What’s the carbon footprint of a chicken leg? How many tons of CO2 were emitted during the making of your salsa? Have you considered the environmental consequences of your clove of garlic?
After spending the past year-and-a-half pondering exactly those kinds of questions, an international team of engineers with one foot in Berkeley has come up with a new method of measuring the climate-warming impact of individual food products. That isn’t just for the benefit of eco-conscientious shoppers wracked with uncertainty over which non-dairy milk is the greener option. If approved by the state’s Air Resources Board—which hired researchers from Berkeley, Northwestern, and the European consulting firm Ecofys to come up with this new methodology—this could prove useful to the state bureaucrats charged with overseeing California’s cap-and-trade policy.

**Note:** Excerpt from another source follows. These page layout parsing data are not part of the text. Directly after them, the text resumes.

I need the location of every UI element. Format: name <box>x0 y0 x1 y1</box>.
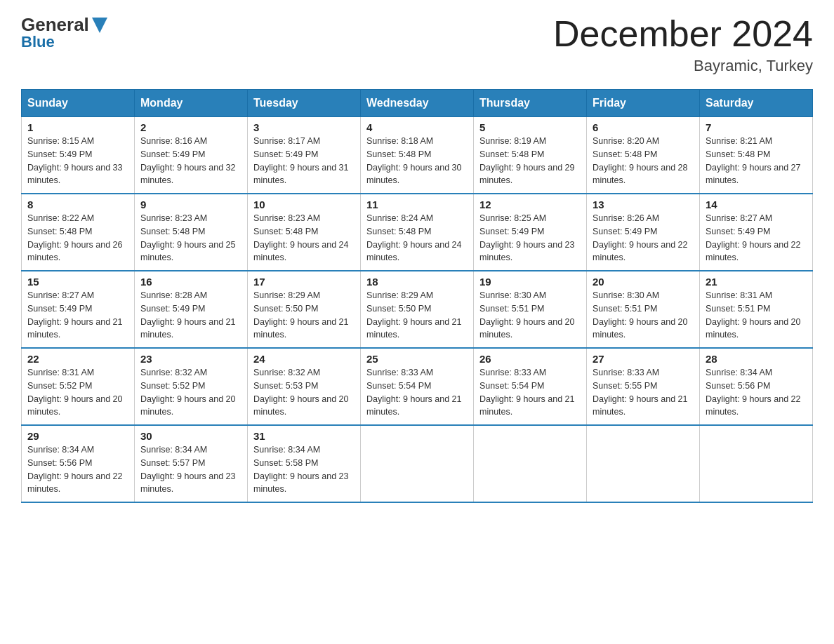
daylight-label: Daylight: 9 hours and 30 minutes. <box>366 163 462 186</box>
calendar-week-1: 1 Sunrise: 8:15 AM Sunset: 5:49 PM Dayli… <box>22 117 813 194</box>
day-info: Sunrise: 8:30 AM Sunset: 5:51 PM Dayligh… <box>593 289 694 342</box>
day-info: Sunrise: 8:27 AM Sunset: 5:49 PM Dayligh… <box>706 212 807 264</box>
table-row: 26 Sunrise: 8:33 AM Sunset: 5:54 PM Dayl… <box>474 348 587 425</box>
sunset-label: Sunset: 5:52 PM <box>27 381 92 391</box>
day-number: 28 <box>706 353 807 365</box>
sunset-label: Sunset: 5:58 PM <box>253 458 318 468</box>
daylight-label: Daylight: 9 hours and 29 minutes. <box>479 163 575 186</box>
day-info: Sunrise: 8:34 AM Sunset: 5:57 PM Dayligh… <box>140 443 241 496</box>
sunrise-label: Sunrise: 8:34 AM <box>706 368 772 377</box>
daylight-label: Daylight: 9 hours and 21 minutes. <box>140 317 236 340</box>
day-number: 11 <box>366 199 468 210</box>
daylight-label: Daylight: 9 hours and 23 minutes. <box>253 471 349 495</box>
daylight-label: Daylight: 9 hours and 22 minutes. <box>593 240 688 263</box>
day-info: Sunrise: 8:27 AM Sunset: 5:49 PM Dayligh… <box>27 289 128 342</box>
daylight-label: Daylight: 9 hours and 21 minutes. <box>593 394 688 417</box>
table-row: 20 Sunrise: 8:30 AM Sunset: 5:51 PM Dayl… <box>587 271 700 348</box>
sunset-label: Sunset: 5:48 PM <box>366 149 431 159</box>
sunset-label: Sunset: 5:48 PM <box>593 149 657 159</box>
table-row: 5 Sunrise: 8:19 AM Sunset: 5:48 PM Dayli… <box>474 117 587 194</box>
table-row: 14 Sunrise: 8:27 AM Sunset: 5:49 PM Dayl… <box>700 194 813 271</box>
calendar-week-3: 15 Sunrise: 8:27 AM Sunset: 5:49 PM Dayl… <box>22 271 813 348</box>
day-number: 27 <box>593 353 694 365</box>
sunrise-label: Sunrise: 8:29 AM <box>366 290 433 300</box>
col-monday: Monday <box>135 90 248 117</box>
sunrise-label: Sunrise: 8:33 AM <box>366 368 433 377</box>
col-thursday: Thursday <box>474 90 587 117</box>
sunset-label: Sunset: 5:55 PM <box>593 381 657 391</box>
sunset-label: Sunset: 5:49 PM <box>140 149 205 159</box>
day-number: 14 <box>706 199 807 210</box>
day-number: 1 <box>27 121 128 133</box>
day-number: 25 <box>366 353 468 365</box>
sunset-label: Sunset: 5:56 PM <box>27 458 92 468</box>
sunrise-label: Sunrise: 8:23 AM <box>140 213 207 223</box>
table-row: 7 Sunrise: 8:21 AM Sunset: 5:48 PM Dayli… <box>700 117 813 194</box>
day-info: Sunrise: 8:32 AM Sunset: 5:52 PM Dayligh… <box>140 366 241 419</box>
daylight-label: Daylight: 9 hours and 26 minutes. <box>27 240 123 263</box>
table-row: 8 Sunrise: 8:22 AM Sunset: 5:48 PM Dayli… <box>22 194 135 271</box>
col-sunday: Sunday <box>22 90 135 117</box>
col-saturday: Saturday <box>700 90 813 117</box>
sunrise-label: Sunrise: 8:33 AM <box>593 368 659 377</box>
sunset-label: Sunset: 5:49 PM <box>27 304 92 314</box>
table-row: 6 Sunrise: 8:20 AM Sunset: 5:48 PM Dayli… <box>587 117 700 194</box>
day-info: Sunrise: 8:29 AM Sunset: 5:50 PM Dayligh… <box>253 289 355 342</box>
table-row: 30 Sunrise: 8:34 AM Sunset: 5:57 PM Dayl… <box>135 425 248 502</box>
table-row: 12 Sunrise: 8:25 AM Sunset: 5:49 PM Dayl… <box>474 194 587 271</box>
page-title: December 2024 <box>553 14 813 54</box>
daylight-label: Daylight: 9 hours and 24 minutes. <box>253 240 349 263</box>
day-number: 31 <box>253 430 355 442</box>
sunrise-label: Sunrise: 8:30 AM <box>479 290 546 300</box>
day-number: 22 <box>27 353 128 365</box>
day-number: 10 <box>253 199 355 210</box>
title-block: December 2024 Bayramic, Turkey <box>553 14 813 75</box>
sunset-label: Sunset: 5:50 PM <box>366 304 431 314</box>
daylight-label: Daylight: 9 hours and 21 minutes. <box>27 317 123 340</box>
table-row <box>361 425 474 502</box>
day-info: Sunrise: 8:24 AM Sunset: 5:48 PM Dayligh… <box>366 212 468 264</box>
daylight-label: Daylight: 9 hours and 28 minutes. <box>593 163 688 186</box>
page-header: General Blue December 2024 Bayramic, Tur… <box>21 14 813 75</box>
col-wednesday: Wednesday <box>361 90 474 117</box>
sunrise-label: Sunrise: 8:28 AM <box>140 290 207 300</box>
calendar-week-2: 8 Sunrise: 8:22 AM Sunset: 5:48 PM Dayli… <box>22 194 813 271</box>
sunrise-label: Sunrise: 8:33 AM <box>479 368 546 377</box>
day-number: 30 <box>140 430 241 442</box>
calendar-week-4: 22 Sunrise: 8:31 AM Sunset: 5:52 PM Dayl… <box>22 348 813 425</box>
table-row: 13 Sunrise: 8:26 AM Sunset: 5:49 PM Dayl… <box>587 194 700 271</box>
day-info: Sunrise: 8:23 AM Sunset: 5:48 PM Dayligh… <box>253 212 355 264</box>
sunrise-label: Sunrise: 8:34 AM <box>140 445 207 455</box>
daylight-label: Daylight: 9 hours and 20 minutes. <box>593 317 688 340</box>
day-info: Sunrise: 8:33 AM Sunset: 5:54 PM Dayligh… <box>366 366 468 419</box>
day-number: 29 <box>27 430 128 442</box>
table-row: 18 Sunrise: 8:29 AM Sunset: 5:50 PM Dayl… <box>361 271 474 348</box>
day-info: Sunrise: 8:22 AM Sunset: 5:48 PM Dayligh… <box>27 212 128 264</box>
day-number: 3 <box>253 121 355 133</box>
sunrise-label: Sunrise: 8:24 AM <box>366 213 433 223</box>
table-row: 28 Sunrise: 8:34 AM Sunset: 5:56 PM Dayl… <box>700 348 813 425</box>
calendar-header-row: Sunday Monday Tuesday Wednesday Thursday… <box>22 90 813 117</box>
daylight-label: Daylight: 9 hours and 27 minutes. <box>706 163 801 186</box>
day-info: Sunrise: 8:34 AM Sunset: 5:56 PM Dayligh… <box>27 443 128 496</box>
table-row <box>587 425 700 502</box>
day-info: Sunrise: 8:16 AM Sunset: 5:49 PM Dayligh… <box>140 135 241 187</box>
day-number: 13 <box>593 199 694 210</box>
day-info: Sunrise: 8:33 AM Sunset: 5:54 PM Dayligh… <box>479 366 581 419</box>
sunrise-label: Sunrise: 8:26 AM <box>593 213 659 223</box>
day-number: 6 <box>593 121 694 133</box>
sunrise-label: Sunrise: 8:30 AM <box>593 290 659 300</box>
sunset-label: Sunset: 5:50 PM <box>253 304 318 314</box>
day-number: 2 <box>140 121 241 133</box>
table-row: 24 Sunrise: 8:32 AM Sunset: 5:53 PM Dayl… <box>248 348 361 425</box>
table-row: 1 Sunrise: 8:15 AM Sunset: 5:49 PM Dayli… <box>22 117 135 194</box>
day-number: 7 <box>706 121 807 133</box>
day-number: 9 <box>140 199 241 210</box>
col-friday: Friday <box>587 90 700 117</box>
sunrise-label: Sunrise: 8:32 AM <box>253 368 320 377</box>
sunset-label: Sunset: 5:49 PM <box>706 227 770 236</box>
sunset-label: Sunset: 5:48 PM <box>479 149 544 159</box>
sunset-label: Sunset: 5:51 PM <box>706 304 770 314</box>
sunrise-label: Sunrise: 8:23 AM <box>253 213 320 223</box>
sunrise-label: Sunrise: 8:31 AM <box>27 368 94 377</box>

Under this system, codified within the “Global Warming Solutions Act” of 2006, the total tonnage of global-warming gases emitted by high-emitting industries is capped—a cap which is lowered from one year to the next. The right to pollute beneath that legal limit is bought and sold in the form of “allowances”.
To make that transition towards carbon-constricted capitalism a little easier for California industry, in these first few years of California’s cap-and-trade’s implementation, most of the carbon allowances are handed out for free to polluting businesses based on how much each one has emitted in the past. The message for those covered companies: Allow your emissions to creep up and pay for the privilege. Likewise, proactively green businesses will be rewarded with the extra allowances they don’t use, which they can sell to their dirtier competitors.
That presents a big question for regulators: How many allowances does each business get? Stepping back, how does the state even go about deciding this? This was the question put to Eric Masanet (who recently left Lawrence Berkeley National Lab for Northwestern), Margot Hutchins at Berkeley, and Paul Blinde at Ecofys.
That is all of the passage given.